Augusta of the Roman Empire
- Reign: 8 June 218 – 11 March 222
- Predecessor: Nonia Celsa (likely)
- Successor: Julia Maesa and Julia Mamaea
- Co-Augustae: Julia Maesa (218–222); Julia Cornelia Paula (219–220); Aquilia Severa (220–221); Annia Faustina (221);
- Born: 180 AD Emesa, Syria
- Died: 11 March 222 AD (aged 41–42) Rome, Italy
- Spouse: Sextus Varius Marcellus
- Issue: Varius Avitus Bassianus; Unknown issue;

Names
- Julia Soaemias Bassiana

Regnal name
- Julia Soaemias Bassiana Augusta
- Dynasty: Severan
- Father: Gaius Julius Avitus Alexianus
- Mother: Julia Maesa

= Julia Soaemias =

Mother of Roman emperor Elagabalus (180–222)

Julia Soaemias Bassiana (180 – 11 March 222) was a Syrian noblewoman and the mother of Roman emperor Elagabalus, who ruled over the Roman Empire from 218 to 222. She was one of his chief advisors, initially with the support and accompaniment of her mother Julia Maesa. She and her mother guided the young emperor until growing unrest and a family division led to her son's replacement by her nephew Severus Alexander. Julia Soaemias was killed along with her son by the Praetorian Guard.

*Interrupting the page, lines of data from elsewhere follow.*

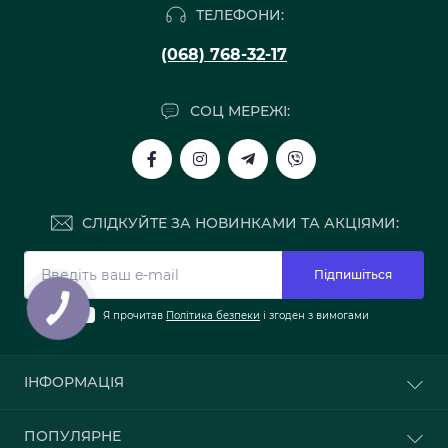
ТЕЛЕФОНИ:
(068) 768-32-17
СОЦ МЕРЕЖІ:
СЛІДКУЙТЕ ЗА НОВИНКАМИ ТА АКЦІЯМИ:
Підпишіться
Я прочитав
Політика безпеки
і згоден з вимогами
ІНФОРМАЦІЯ
Про нас
ПОПУЛЯРНЕ
Доставка та оплата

Julia Soaemias was born and raised in Emesa, Syria and through her mother was related to the Royal family of Emesa, and through marriage, to the Severan dynasty of Ancient Rome.

==Early life==
===Name===
Julia's name is recorded differently by ancient historians. Cassius Dio and Herodian gives "Σοαιμίς" (Soaemis), Eutropius "Symiasera", Paeanius "Symia Severa", Aurelius Victor "Soemea", and the Historia Augusta "Symiamyra" in the biography of Elagabalus, but "Symiamira" in the biography of Macrinus. Of the Latin sources only Victor gives a name that is close to her common name Soaemias. Modern historians attribute some of these different name variations to either garbled recordings or attestations of contemporary nicknames. Historian Andrew Scott notes that her name is similar to that of Gaius Julius Sohaemus but that any relation is uncertain. The name Symiamira might also have been used for propaganda purposes due to its similarity to the name of the legendary Assyrian empress Semiramis who had a negative reputation.

On coins the forms Soaemias, "Σοαιμίς" (Soaemis), "Σουαιμίς" (Souaimís), "Συαιμίς" (Syaimís), "Suemis", "Σοαιμία" (Soaimía), "Συαιμία" (Syaimía), are also attested. Suaemias and Soaimiás have also been used by later writers.

===Family===
She was the first daughter of the powerful Syrian Roman noblewoman Julia Maesa and Gaius Julius Avitus Alexianus, sister of Julia Avita Mamaea, niece of Julia Domna, and a niece by marriage of Emperor Lucius Septimius Severus.

At some point, she married Syrian equestrian and politician Sextus Varius Marcellus, a native of Apamea. As members of the imperial Roman family of the Severan dynasty, they resided in Rome, and Julia's husband rose to the Roman senate. Julia bore Marcellus at least two children: only one is known by name, Sextus Varius Avitus Bassianus, who became the Roman emperor Elagabalus.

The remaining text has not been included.